For August’s Patch Tuesday, Adobe has issued update advisories covering to fix a slew of critical security flaws in its products, including Flash, Shockwave Player and Adobe AIR.

The Flash update corrects at least 13 critical vulnerabilities present in versions 10.3.181.36 and earlier for Windows, Mac, Linux and Solaris machines (the bugs exist in Flashversions 10.3.185.25 and earlier for Android devices). Windows, Mac, Linux and Solaris users should upgrade to version 10.3.183.5, and Android users should update to v. 10.3.186.2. According to Adobe, they are not aware of any exploits “in the wild” for the issues addressed in the update. Digging into the vulnerabilities, the vast majority are for memory and five buffer overflows, four memory corruption and three integer overflow issues. There is also a single cross-site information disclosure issue that is fixed that could have potentially led to arbitrary code execution.

To find out which version of Flash you have, visit this page. Windows users who browse the Web with anything other than Internet Explorer will need to apply the Flash update twice, once using IE and again with the other browser (Google Chromeusers should already have the latest version of Flash). To avoid using Adobe’s annoying Download Manager, IE users can grab the latest update directly from this link; the direct link for non-IE browsers is here.

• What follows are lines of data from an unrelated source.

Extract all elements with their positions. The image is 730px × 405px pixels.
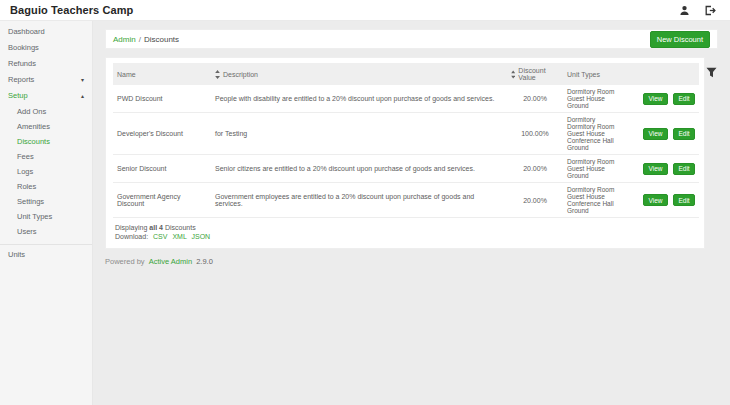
unit-type: Conference Hall: [567, 137, 635, 144]
sidebar-item-reports[interactable]: Reports ▾: [0, 72, 92, 88]
version-text: 2.9.0: [196, 257, 213, 266]
download-xml-link[interactable]: XML: [172, 233, 186, 240]
cell-description: for Testing: [211, 113, 507, 155]
sidebar-item-roles[interactable]: Roles: [0, 179, 92, 194]
unit-type: Dormitory Room: [567, 88, 635, 95]
unit-type: Ground: [567, 102, 635, 109]
unit-type: Dormitory Room: [567, 158, 635, 165]
breadcrumb-separator: /: [139, 35, 141, 44]
edit-button[interactable]: Edit: [673, 93, 695, 105]
sidebar-item-units[interactable]: Units: [0, 245, 92, 263]
table-row: PWD Discount People with disability are …: [113, 85, 699, 113]
cell-actions: View Edit: [639, 155, 699, 183]
sidebar-item-fees[interactable]: Fees: [0, 149, 92, 164]
view-button[interactable]: View: [643, 128, 668, 140]
download-csv-link[interactable]: CSV: [153, 233, 167, 240]
sidebar-item-label: Settings: [17, 198, 44, 206]
cell-unit-types: Dormitory Room Guest House Ground: [563, 85, 639, 113]
column-header-name[interactable]: Name: [113, 63, 211, 85]
unit-type: Conference Hall: [567, 200, 635, 207]
filter-panel-collapsed: [705, 57, 718, 78]
main-content: Admin / Discounts New Discount Name: [93, 21, 730, 405]
powered-by: Powered by Active Admin 2.9.0: [105, 257, 718, 266]
unit-type: Guest House: [567, 193, 635, 200]
sort-arrows-icon[interactable]: [511, 70, 515, 79]
discounts-table-card: Name Description: [105, 57, 705, 249]
cell-unit-types: Dormitory Dormitory Room Guest House Con…: [563, 113, 639, 155]
sidebar: Dashboard Bookings Refunds Reports ▾ Set…: [0, 21, 93, 405]
sidebar-item-label: Reports: [8, 76, 34, 84]
unit-type: Guest House: [567, 130, 635, 137]
setup-submenu: Add Ons Amenities Discounts Fees Logs Ro…: [0, 104, 92, 239]
active-admin-link[interactable]: Active Admin: [149, 257, 192, 266]
unit-type: Ground: [567, 207, 635, 214]
cell-name: PWD Discount: [113, 85, 211, 113]
unit-type: Dormitory: [567, 116, 635, 123]
sidebar-item-label: Unit Types: [17, 213, 52, 221]
sidebar-item-label: Users: [17, 228, 37, 236]
sidebar-item-refunds[interactable]: Refunds: [0, 56, 92, 72]
unit-type: Dormitory Room: [567, 123, 635, 130]
cell-actions: View Edit: [639, 113, 699, 155]
table-row: Senior Discount Senior citizens are enti…: [113, 155, 699, 183]
sidebar-item-discounts[interactable]: Discounts: [0, 134, 92, 149]
new-discount-button[interactable]: New Discount: [650, 31, 710, 48]
cell-name: Developer's Discount: [113, 113, 211, 155]
cell-discount-value: 20.00%: [507, 155, 563, 183]
edit-button[interactable]: Edit: [673, 194, 695, 206]
cell-discount-value: 20.00%: [507, 183, 563, 218]
sidebar-item-settings[interactable]: Settings: [0, 194, 92, 209]
cell-actions: View Edit: [639, 85, 699, 113]
column-header-description[interactable]: Description: [211, 63, 507, 85]
sidebar-item-setup[interactable]: Setup ▴: [0, 88, 92, 104]
sidebar-item-label: Roles: [17, 183, 36, 191]
view-button[interactable]: View: [643, 194, 668, 206]
sidebar-item-users[interactable]: Users: [0, 224, 92, 239]
table-footer: Displayingall 4Discounts Download: CSV X…: [113, 218, 697, 243]
sidebar-item-bookings[interactable]: Bookings: [0, 40, 92, 56]
column-label: Description: [223, 71, 258, 78]
sidebar-item-amenities[interactable]: Amenities: [0, 119, 92, 134]
view-button[interactable]: View: [643, 93, 668, 105]
download-json-link[interactable]: JSON: [191, 233, 210, 240]
view-button[interactable]: View: [643, 163, 668, 175]
table-header-row: Name Description: [113, 63, 699, 85]
displaying-prefix: Displaying: [115, 224, 147, 231]
column-header-discount-value[interactable]: Discount Value: [507, 63, 563, 85]
sort-arrows-icon[interactable]: [215, 70, 220, 79]
cell-description: Senior citizens are entitled to a 20% di…: [211, 155, 507, 183]
topbar-icons: [679, 5, 720, 16]
cell-name: Senior Discount: [113, 155, 211, 183]
sidebar-item-label: Add Ons: [17, 108, 46, 116]
download-label: Download:: [115, 233, 148, 240]
breadcrumb-admin-link[interactable]: Admin: [113, 35, 136, 44]
unit-type: Ground: [567, 172, 635, 179]
sidebar-divider: Units: [0, 244, 92, 263]
user-icon[interactable]: [679, 5, 690, 16]
table-row: Government Agency Discount Government em…: [113, 183, 699, 218]
powered-prefix: Powered by: [105, 257, 145, 266]
sidebar-item-label: Fees: [17, 153, 34, 161]
cell-description: Government employees are entitled to a 2…: [211, 183, 507, 218]
cell-discount-value: 20.00%: [507, 85, 563, 113]
column-label: Unit Types: [567, 71, 600, 78]
sidebar-item-unit-types[interactable]: Unit Types: [0, 209, 92, 224]
logout-icon[interactable]: [704, 5, 716, 16]
sidebar-item-label: Dashboard: [8, 28, 45, 36]
brand-title: Baguio Teachers Camp: [10, 4, 133, 16]
column-label: Name: [117, 71, 136, 78]
cell-name: Government Agency Discount: [113, 183, 211, 218]
cell-unit-types: Dormitory Room Guest House Ground: [563, 155, 639, 183]
displaying-status: Displayingall 4Discounts: [115, 223, 695, 232]
sidebar-item-add-ons[interactable]: Add Ons: [0, 104, 92, 119]
sidebar-item-logs[interactable]: Logs: [0, 164, 92, 179]
column-header-actions: [639, 63, 699, 85]
column-header-unit-types[interactable]: Unit Types: [563, 63, 639, 85]
funnel-icon[interactable]: [706, 67, 717, 78]
edit-button[interactable]: Edit: [673, 128, 695, 140]
sidebar-item-label: Setup: [8, 92, 28, 100]
edit-button[interactable]: Edit: [673, 163, 695, 175]
sidebar-item-dashboard[interactable]: Dashboard: [0, 24, 92, 40]
sidebar-item-label: Logs: [17, 168, 33, 176]
cell-unit-types: Dormitory Room Guest House Conference Ha…: [563, 183, 639, 218]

Windows users can furthermore use the Flash Player Settings Manager that is part of the Windows Control Panel to check for updates. Here it is furthermore possible to check the Flash Player version that is installed on the system. The path is Control Panel > Flash Player (32-bit) > Advanced. Users with a 64-bit version of Flash Player installed need to change the 32-bit to 64-bit in the path.

The same flaws exist in Adobe AIR for Windows, Mac and Android. Using an application that requires Adobe AIR (Tweetdeck or Pandora, for example) should prompt you to update to the latest version, AIR 2.7.1. If you don’t see a prompt to update the program, the latest version of AIR is available here.

Adobe also shipped an update to its Shockwave Player that fixes at least seven critical vulnerabilities in the media player program. Adobe is urging users of Adobe Shockwave Player 11.6.0.626 and earlier  update to Adobe Shockwave Player 11.6.1.629.

I should note that you may not have or want Shockwave installed. I haven’t had it on my Firefox installation for some time now and don’t seem to have missed it. I’m sure it has its uses, but to me Shockwave is just another Adobe program that requires constant care and feeding. What’s more, it demands two separate installation procedures for IE and non-IE browsers.

To test whether you have Shockwave installed, visit this page; if you see an animation, it’s time to update. If you see a prompt to install Shockwave, there is no need to install it. Mozilla Firefox users without Shockwave Player installed may still see “Shockwave Flash” listed in the “Plugins” directory of the browser; this merely indicates that the user has Adobe’s Flash Player installed.